Der Szenarist dieser meisterhaft konstruierten Geschichte, der 1971 geborene Franzose Hubert alias Hubert Boulard, kann die Erwartungshaltung der Leser immer wieder unterwandern, durch raffinierte Wendungen überraschen und durch vielschichtige Charaktere beleben. Der zuvor als Kolorist arbeitende Hubert erreichte mit diesem Comic, dessen erster Band 2006 in Frankreich erschien, seinen Durchbruch als Autor, aber er sorgte auch hier für die stimmungsvolle Farbgebung. Mit den ähnlich umfangreichen Comicepen „Schönheit“ (2013; Zeichnungen: ebenfalls Kerascoët) und „Petit“ (2015; Zeichnungen: Bertrand Gatignol) setzte er seitdem seinen Weg als besonders kunstvoller, doppelbödiger Erzähler fort.
Frivol, nicht vulgär
In all diesen grafischen Erzählungen geht es um Hedonismus, Geschlechterrollen und schönen Schein, der kontrastiert mit der Brutalität und der Hinterlist, die die dargestellten Figuren in ihrem Verhalten zueinander offenlegen. Gegenüber den märchenhaften Settings und dem Parabelcharakter der anderen beiden Hauptwerke Huberts ist „Fräulein Rühr-mich-nicht-an“ realistischer.
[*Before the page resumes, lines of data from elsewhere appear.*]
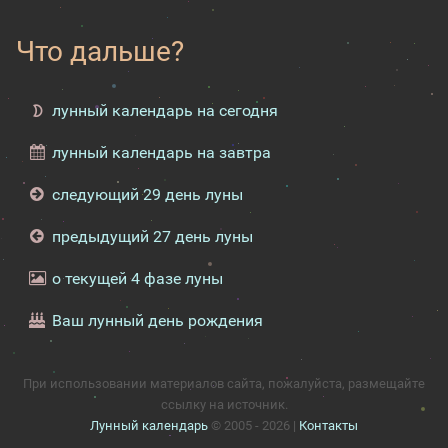
Что дальше?
лунный календарь на сегодня
лунный календарь на завтра
следующий 29 день луны
предыдущий 27 день луны
о текущей 4 фазе луны
Ваш лунный день рождения
При использовании материалов сайта, пожалуйста, размещайте
ссылку на источник.
Лунный календарь
© 2005 - 2026 |
Контакты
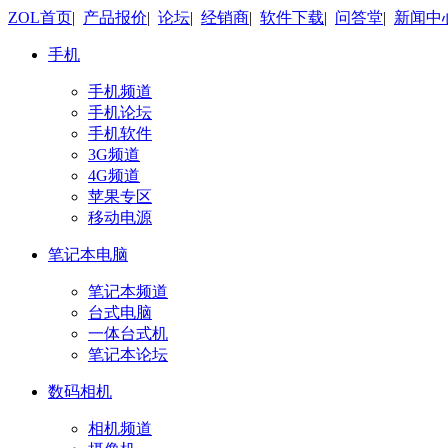
ZOL首页
|
产品报价
|
论坛
|
经销商
|
软件下载
|
问答堂
|
新闻中
手机
手机频道
手机论坛
手机软件
3G频道
4G频道
苹果专区
移动电源
笔记本电脑
笔记本频道
台式电脑
一体台式机
笔记本论坛
数码相机
相机频道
Den eleganten Zeichnungen des französischen Künstlerduos Kerascoët – Marie Pommepuy und Sébastien Cosset (1978 und 1975 geboren), die sich auf Illustration, Design und Comics spezialisiert haben – gelingt es kongenial, das Paris der zwanziger Jahre glaubhaft auferstehen zu lassen, indem sie Mode und Dekor der Zeit akribisch nachstellen, dabei aber im Strich leicht und flott bleiben, wie man es aus zeitgenössischen illustrierten Magazinen kennt. Auf den ersten Blick hübsch und gefällig anzusehen, lauert zwischen den Bildern ein Abgrund verdorbener menschlicher Gelüste. Durch Kerascoëts Liebe zum Detail wird den zahlreichen Spitzfindigkeiten des Szenarios auch zeichnerisch entsprochen.
Trotz des frivolen, manchmal derben Geschehens kippt der Comic nie ins Vulgäre oder Voyeuristische, er findet die Balance zwischen einer finsteren Karikatur der Gesellschaft und einem psychologisch nuancierten Frauenporträt.